Call Girls Indiranagar Just Call 👗 7737669865 👗 Top Class Call Girl Service B...Call Girls Indiranagar Just Call 👗 7737669865 👗 Top Class Call Girl Service B...
Call Girls Indiranagar Just Call 👗 7737669865 👗 Top Class Call Girl Service B...
amitlee9823
 
Mg Road Call Girls Service: 🍓 7737669865 🍓 High Profile Model Escorts | Banga...
Mg Road Call Girls Service: 🍓 7737669865 🍓 High Profile Model Escorts | Banga...Mg Road Call Girls Service: 🍓 7737669865 🍓 High Profile Model Escorts | Banga...
Mg Road Call Girls Service: 🍓 7737669865 🍓 High Profile Model Escorts | Banga...
amitlee9823
 
CHEAP Call Girls in Saket (-DELHI )🔝 9953056974🔝(=)/CALL GIRLS SERVICE
CHEAP Call Girls in Saket (-DELHI )🔝 9953056974🔝(=)/CALL GIRLS SERVICECHEAP Call Girls in Saket (-DELHI )🔝 9953056974🔝(=)/CALL GIRLS SERVICE
CHEAP Call Girls in Saket (-DELHI )🔝 9953056974🔝(=)/CALL GIRLS SERVICE
9953056974 Low Rate Call Girls In Saket, Delhi NCR
 
Al Barsha Escorts $#$ O565212860 $#$ Escort Service In Al Barsha
Al Barsha Escorts $#$ O565212860 $#$ Escort Service In Al BarshaAl Barsha Escorts $#$ O565212860 $#$ Escort Service In Al Barsha
Al Barsha Escorts $#$ O565212860 $#$ Escort Service In Al Barsha
AroojKhan71
 

Recently uploaded (20)

Call Girls Jalahalli Just Call 👗 7737669865 👗 Top Class Call Girl Service Ban...

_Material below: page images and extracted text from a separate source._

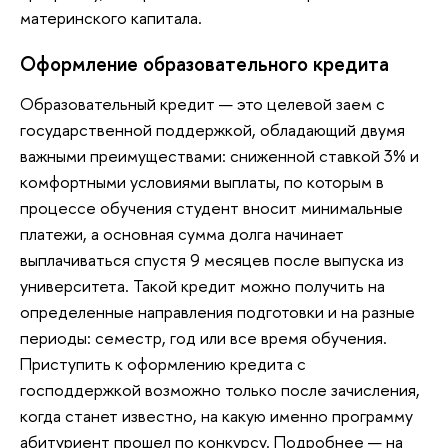
материнского капитала.
Оформление образовательного кредита
Образовательный кредит — это целевой заем с
государственной поддержкой, обладающий двумя
важными преимуществами: сниженной ставкой 3% и
комфортными условиями выплаты, по которым в
процессе обучения студент вносит минимальные
платежи, а основная сумма долга начинает
выплачиваться спустя 9 месяцев после выпуска из
университета. Такой кредит можно получить на
определенные направления подготовки и на разные
периоды: семестр, год или все время обучения.
Приступить к оформлению кредита с
господдержкой возможно только после зачисления,
когда станет известно, на какую именно программу
абитуриент прошел по конкурсу. Подробнее — на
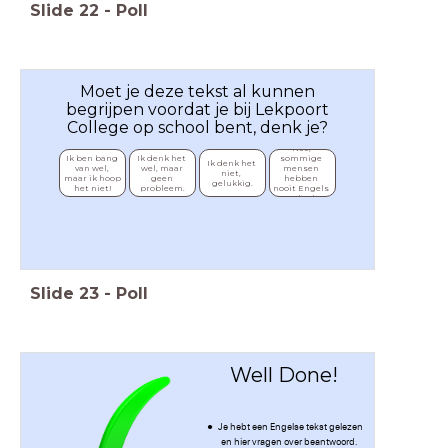
Slide
22
-
Poll
Moet je deze tekst al kunnen
begrijpen voordat je bij Lekpoort
College op school bent, denk je?
Nee, 
Ik ben bang 
Ik denk het 
sommige 
Ik denk het 
van wel, 
wel, maar 
mensen 
niet, 
maar ik hoop 
geen 
hebben 
gelukkig.
het niet!
probleem.
nooit Engels 
gehad.
Slide
23
-
Poll
Well Done!
Je hebt een Engelse tekst gelezen
en hier vragen over beantwoord.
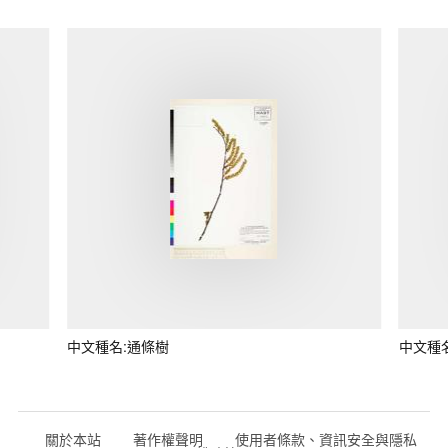
中文種名:通條樹
中文種
關於本站
著作權聲明
使用者條款、資訊安全與隱私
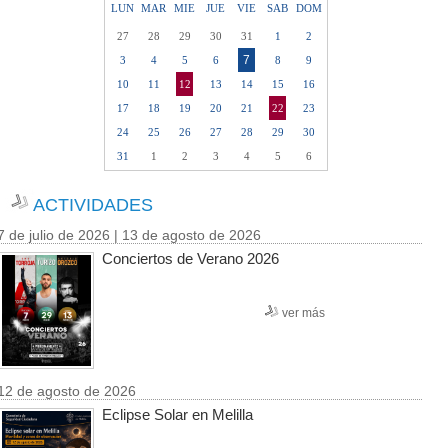
LUN
MAR
MIE
JUE
VIE
SAB
DOM
27
28
29
30
31
1
2
7
3
4
5
6
8
9
10
11
12
13
14
15
16
17
18
19
20
21
22
23
24
25
26
27
28
29
30
31
1
2
3
4
5
6
ACTIVIDADES
7 de julio de 2026 | 13 de agosto de 2026
Conciertos de Verano 2026
ver más
12 de agosto de 2026
Eclipse Solar en Melilla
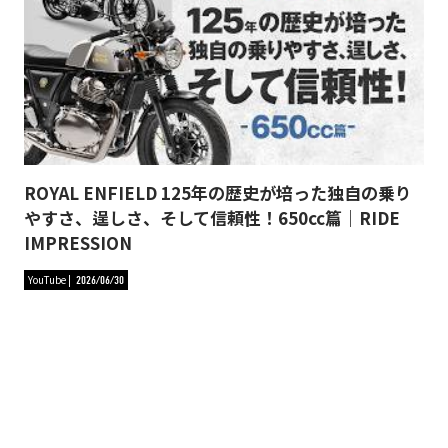
ROYAL ENFIELD 125年の歴史が培った独自の乗り
やすさ、逞しさ、そして信頼性！650cc篇｜RIDE
IMPRESSION
YouTube
2026/06/30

Call Girls Jalahalli Just Call 👗 7737669865 👗 Top Class Call Girl Service Ban...Call Girls Jalahalli Just Call 👗 7737669865 👗 Top Class Call Girl Service Ban...
Call Girls Jalahalli Just Call 👗 7737669865 👗 Top Class Call Girl Service Ban...
 
BabyOno dropshipping via API with DroFx.pptx
BabyOno dropshipping via API with DroFx.pptxBabyOno dropshipping via API with DroFx.pptx
BabyOno dropshipping via API with DroFx.pptx
 
Probability Grade 10 Third Quarter Lessons
Probability Grade 10 Third Quarter LessonsProbability Grade 10 Third Quarter Lessons
Probability Grade 10 Third Quarter Lessons
 
Escorts Service Kumaraswamy Layout ☎ 7737669865☎ Book Your One night Stand (B...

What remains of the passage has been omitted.